LE CONVOI

LE CONVOI

CONVOY

Un film d'aventures de Sam Peckinpah

104  mn

Avec Kris Kristofferson, Ali McGraw, Burt Young, Madge Sinclair, Franklyn Ajaye, Brian Davies, Seymour Cassel, Cassie Yates, Walter Kelley, Ernest Borgnine
Scénario de B. W. L. Norton
Musique de Chip Davis
Photo de Harry Stradling Jr.
Produit par Robert Sherman

RESUME
Trois routiers qui roulent en convoi sont arrêtés pour excès de vitesse par un shérif corrompu. Celui-ci va leur extorquer de l'argent pour qu'ils n'aient pas à payer l'amende, mais plus tard, dans un snack-bar, les trois hommes se vengeront.

COMMENTAIRE
L’avant dernier film de Sam Peckinpah est certainement le plus léger qu’il ait jamais réalisé.
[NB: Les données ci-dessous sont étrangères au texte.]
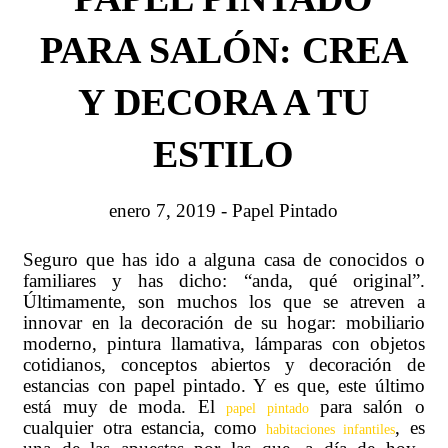
PARA SALÓN: CREA
Y DECORA A TU
ESTILO
enero 7, 2019
-
Papel Pintado
Seguro que has ido a alguna casa de conocidos o
familiares y has dicho: “anda, qué original”.
Últimamente, son muchos los que se atreven a
innovar en la decoración de su hogar: mobiliario
moderno, pintura llamativa, lámparas con objetos
cotidianos, conceptos abiertos y decoración de
estancias con papel pintado. Y es que, este último
está muy de moda. El
para salón o
papel pintado
cualquier otra estancia, como
, es
habitaciones infantiles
Dépourvu de noirceur, de violence, de personnages désenchantés, « Le convoi » ne fait apparaître que l’aspect truculent, iconoclaste et paillard du cinéaste. « Un nommé Cable Hogue » a également ce ton léger, mais le personnage principal possède une gravité, une richesse absentes ici chez Kris Kristofferson. A elles seules, les deux fins donnent toute la mesure de cette différence de ton. Il n’est pas question de faire du héros un perdant. Possédant les caractéristiques de l’œuvre de commande, « Le convoi » n’est autre, il est vrai, qu’un bon film d’action - ce qui a pu décevoir les admirateurs de Peckinpah. Pour autant, il n’est pas impersonnel. Outre ce côté bon vivant et indiscipliné, on trouve des idées de mise en scène originales. Véritable signature de l’artiste, les scènes de bagarre, de cascade, d’accident, sont une nouvelle fois tournées au ralenti. A noter aussi, ces nombreux plans resserrés sur des petits vieux édentés qui s’amusent malicieusement du spectacle qui les entoure. Mais plus notable encore, de véritables recherches formelles accompagnent certaines séquences mettant en scène les camions. Le générique donne le ton avec ce camion citerne qui file sur l’horizon d’un lac salé. Le point d’orgue survient cependant lorsque le convoi emprunte une piste. En fondu enchaîné, au ralenti, accompagné d’une valse, les camions effectuent alors un splendide ballet au milieu d’impressionnantes volutes de poussière. La mise en scène demeure particulièrement efficace, ce qui fait oublier l’extravagance de l’histoire. Quant aux personnages, s’ils sont assez simplistes, leurs contours n’en sont pas moins parfaitement dessinés. On notera en particulier Ernest Borgnine dans le rôle d’un shérif vicieux. C’est avec jubilation qu’on traite son acharnement à vouloir arrêter le héros.